Examining the human experience: anthropology professor Mike Coggeshall
Mike Coggeshall’s interest in culture is evident by the collection of artifacts displayed throughout his office. From the collection of Czech Republic beer coasters to stuffed animal chimpanzees and apes, his passion for stories and the people who tell them began with a pursuit of better understanding humanity.
“I remember debating in college on whether humans were innately good or evil and if the role of government was to liberate or restrain,” recalls Coggeshall. “But none of this matters if we don’t understand what it means to be human.”
Anthropology is the study of origins, social customs, societies and the development of humanity. This discipline often asks questions like, “How do groups of people see the world differently?”
“Since college, the different ways people see the world have always been of interest to me,” remembers Coggeshall. “I think the single driving question that led me to anthropology is ‘What does it mean to be human?’”
Coggeshall became focused on the “how” and “why” people see things differently, which resulted in his interest in cultural anthropology. These are the types of questions Coggeshall has explored in over two decades of teaching at Clemson.
Coggeshall’s thirst for answers has led him to study the culture of German-Americans in the Ozarks and to write a book on Southern culture in Upstate South Carolina, entitled “Carolina Piedmont Country.” He has also done research for the Department of National Resources regarding the Liberian community in the former Jocassee Valley.
“Many people were displaced by the flooding of Jocassee Valley, and my work examined the cultural interpretation of land from those who lived in this mountainous area,” said Coggeshall. “I looked at how and why land is important to these people and what it means to be forced to give up their land.”
A few years ago Coggeshall was driving around the former Jocassee Valley area as part of his project on mountain cultures and happened upon Soapstone Church in Liberia. After befriending Mable Owens Clarke, who is the last living descendant of the original Soapstone families, Coggeshall worked with Clark to document the history of the Soapstone Church family.
Coggeshall partnered with fellow Clemson anthropology professors, Melissa Vogel and Katherine Weisensee, to survey and map the slave cemetery at Soapstone Church in northern Pickens County, which was in disrepair after decades of neglect. Members of the student Clemson Anthropology Club joined the Clemson faculty to rake, measure, identify and map grave stones near the first black church and the first black school in Upstate South Carolina.

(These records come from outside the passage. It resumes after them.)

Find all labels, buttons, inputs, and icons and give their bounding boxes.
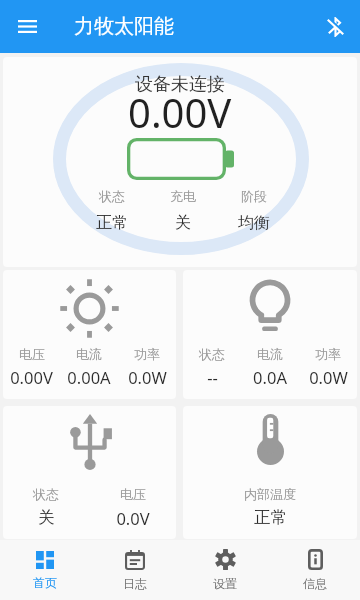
button[interactable]: Menu [0,0,55,53]
button[interactable]: 状态 [3,406,176,539]
staticText: 日志 [123,576,147,591]
button[interactable]: 首页 [0,540,90,600]
staticText: 正常 [96,213,128,233]
staticText: -- [207,366,218,388]
staticText: 均衡 [238,213,270,233]
staticText: 0.00A [67,366,111,388]
staticText: 设备未连接 [135,73,225,96]
button[interactable]: 设置 [180,540,270,600]
staticText: 力牧太阳能 [74,14,174,39]
staticText: 状态 [199,346,225,362]
staticText: 0.00V [10,366,53,388]
staticText: 0.0W [128,366,167,388]
staticText: 关 [38,507,55,528]
staticText: 关 [175,213,191,233]
staticText: 电流 [257,346,283,362]
staticText: 首页 [33,575,57,590]
staticText: 阶段 [241,188,267,204]
button[interactable]: Bluetooth off [310,0,360,53]
button[interactable]: 电压 [3,270,176,399]
staticText: 0.0V [116,507,150,529]
button[interactable]: 状态 [183,270,357,399]
staticText: 状态 [33,486,59,502]
staticText: 充电 [170,188,196,204]
staticText: 电压 [120,486,146,502]
staticText: 0.0W [309,366,348,388]
button[interactable]: 日志 [90,540,180,600]
button[interactable]: 信息 [270,540,360,600]
staticText: 电压 [19,346,45,362]
staticText: 0.00V [128,85,232,139]
staticText: 内部温度 [244,486,296,502]
staticText: 功率 [315,346,341,362]
staticText: 状态 [99,188,125,204]
staticText: 0.0A [253,366,287,388]
staticText: 信息 [303,576,327,591]
staticText: 设置 [213,576,237,591]
button[interactable]: 内部温度 [183,406,357,539]
staticText: 正常 [254,507,287,528]
staticText: 电流 [76,346,102,362]
staticText: 功率 [134,346,160,362]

The Liberia cultural project at the Soapstone Church still holds great promise. Coggeshall is currently working with other Clemson faculty on developing a Creative Inquiry course that would focus on creating a documentary film on the historic Liberian church.
“The Soapstone Church documentary film project is an exciting opportunity for students to gain experience making a documentary and wrestling with the cultural challenges with regards to filmmaking,” says Coggeshall. “For example, who speaks for the people you are documenting? Is it a narrative voice or is it the people themselves that get to share their own culture?”
While continuing a long-term goal of getting the Soapstone site registered as a historic landmark, Coggeshall has also been working on a new book that examines folk life in the South and how traditional folklore and traditional regional identity influence the way that regional groups define themselves.
During Coggeshall’s 26 years at Clemson, the anthropology department has grown from one professor to six professors, and in fall 2013, the department began offering a major in anthropology.
“The major was a dream of mine when I first got here, a long-term goal,” recalls Coggeshall. “As I worked to increase anthropology’s profile on campus, I continually kept this idea in the back of my mind believing that whatever I was doing would lead to this ultimate goal.”
Awarded the Thomas Green Clemson Award in 2002 for his dedicated service and contribution to the academic life at Clemson, Coggeshall would tell you that his greatest accomplishment was the opportunity to work with so many students over the years.
“It has been very gratifying over the years to see many great students come through Clemson. I always wanted every student to have an eye-opening experience,” says Coggeshall. “If you go into the field of anthropology or whatever you do with the rest of your life, you don’t see the world the same way after having an anthropology class.”
CLEMSON UNIVERSITY OFFERS A NEW ANTHROPOLOGY DEGREE
The anthropology major is both exciting and practical with career options that range from forensic anthropologist to urban planner, from product developer to consumer affairs investigator, from museum curator to park ranger. The degree will prepare students for a professional career related to various people-oriented positions in the public and private sector. In addition, the degree provides excellent preparation for graduate training in anthropology, law, healthcare and business. Our faculty members are trained in the four subfields of anthropology: cultural, physical, archaeology and linguistics. With an anthropology degree, students will position themselves to educate and enlighten future business and policy leaders on cross-cultural and global diversity issues in sustainability, health sciences, business and technology.